→ **ASSIGNED TASK**: Within the data below, copy each line where the string "timber" is found.

→ **INFORMATION SHOWN**:
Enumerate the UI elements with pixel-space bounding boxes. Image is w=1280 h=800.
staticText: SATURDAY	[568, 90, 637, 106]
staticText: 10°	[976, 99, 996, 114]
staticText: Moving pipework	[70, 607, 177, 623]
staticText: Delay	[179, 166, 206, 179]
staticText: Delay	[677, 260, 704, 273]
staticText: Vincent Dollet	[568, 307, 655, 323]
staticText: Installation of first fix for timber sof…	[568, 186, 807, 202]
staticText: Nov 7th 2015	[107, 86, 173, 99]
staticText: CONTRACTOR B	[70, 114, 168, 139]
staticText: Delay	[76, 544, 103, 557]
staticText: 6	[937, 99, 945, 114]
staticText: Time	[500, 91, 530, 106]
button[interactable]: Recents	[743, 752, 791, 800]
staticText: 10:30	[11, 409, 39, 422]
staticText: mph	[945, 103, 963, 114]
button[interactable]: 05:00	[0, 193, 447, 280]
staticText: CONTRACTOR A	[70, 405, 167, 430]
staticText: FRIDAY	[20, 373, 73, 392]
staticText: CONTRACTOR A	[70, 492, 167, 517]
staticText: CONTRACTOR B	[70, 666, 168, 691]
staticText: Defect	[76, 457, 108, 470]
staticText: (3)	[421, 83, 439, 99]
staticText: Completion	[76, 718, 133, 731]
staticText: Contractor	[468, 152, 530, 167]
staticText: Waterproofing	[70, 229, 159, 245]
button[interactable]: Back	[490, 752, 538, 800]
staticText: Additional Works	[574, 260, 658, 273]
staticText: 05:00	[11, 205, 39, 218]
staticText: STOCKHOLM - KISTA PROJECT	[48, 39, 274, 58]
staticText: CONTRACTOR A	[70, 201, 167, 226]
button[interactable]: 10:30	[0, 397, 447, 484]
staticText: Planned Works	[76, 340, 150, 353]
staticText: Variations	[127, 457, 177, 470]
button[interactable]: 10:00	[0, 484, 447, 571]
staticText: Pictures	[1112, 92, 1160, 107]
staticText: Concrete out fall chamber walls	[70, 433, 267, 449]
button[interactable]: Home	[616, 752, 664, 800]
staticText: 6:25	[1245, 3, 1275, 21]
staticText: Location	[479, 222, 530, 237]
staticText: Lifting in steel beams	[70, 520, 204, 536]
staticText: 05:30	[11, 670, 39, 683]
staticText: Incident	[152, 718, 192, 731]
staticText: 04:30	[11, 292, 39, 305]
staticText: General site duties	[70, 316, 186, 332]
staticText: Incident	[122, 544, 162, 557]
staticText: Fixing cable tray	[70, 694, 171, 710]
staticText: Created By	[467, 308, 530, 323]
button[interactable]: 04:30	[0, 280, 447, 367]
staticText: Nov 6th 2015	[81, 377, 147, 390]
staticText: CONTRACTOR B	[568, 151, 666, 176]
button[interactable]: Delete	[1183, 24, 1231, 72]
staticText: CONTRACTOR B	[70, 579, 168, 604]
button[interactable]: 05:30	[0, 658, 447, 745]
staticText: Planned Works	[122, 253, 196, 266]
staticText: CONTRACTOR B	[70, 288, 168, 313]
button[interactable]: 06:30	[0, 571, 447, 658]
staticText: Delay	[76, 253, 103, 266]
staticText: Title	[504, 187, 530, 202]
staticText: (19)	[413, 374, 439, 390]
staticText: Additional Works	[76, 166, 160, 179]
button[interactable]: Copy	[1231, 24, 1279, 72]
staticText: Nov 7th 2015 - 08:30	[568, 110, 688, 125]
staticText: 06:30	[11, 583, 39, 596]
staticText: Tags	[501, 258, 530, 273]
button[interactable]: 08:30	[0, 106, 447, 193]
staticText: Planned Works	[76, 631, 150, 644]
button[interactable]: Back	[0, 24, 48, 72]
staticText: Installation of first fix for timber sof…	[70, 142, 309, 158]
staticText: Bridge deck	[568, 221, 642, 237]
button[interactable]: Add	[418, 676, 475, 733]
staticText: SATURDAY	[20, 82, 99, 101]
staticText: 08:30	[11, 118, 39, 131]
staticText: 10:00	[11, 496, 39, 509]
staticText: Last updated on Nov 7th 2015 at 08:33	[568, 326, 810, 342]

→ **YOUR RESPONSE**:
staticText: Installation of first fix for timber sof…	[568, 186, 807, 202]
staticText: Installation of first fix for timber sof…	[70, 142, 309, 158]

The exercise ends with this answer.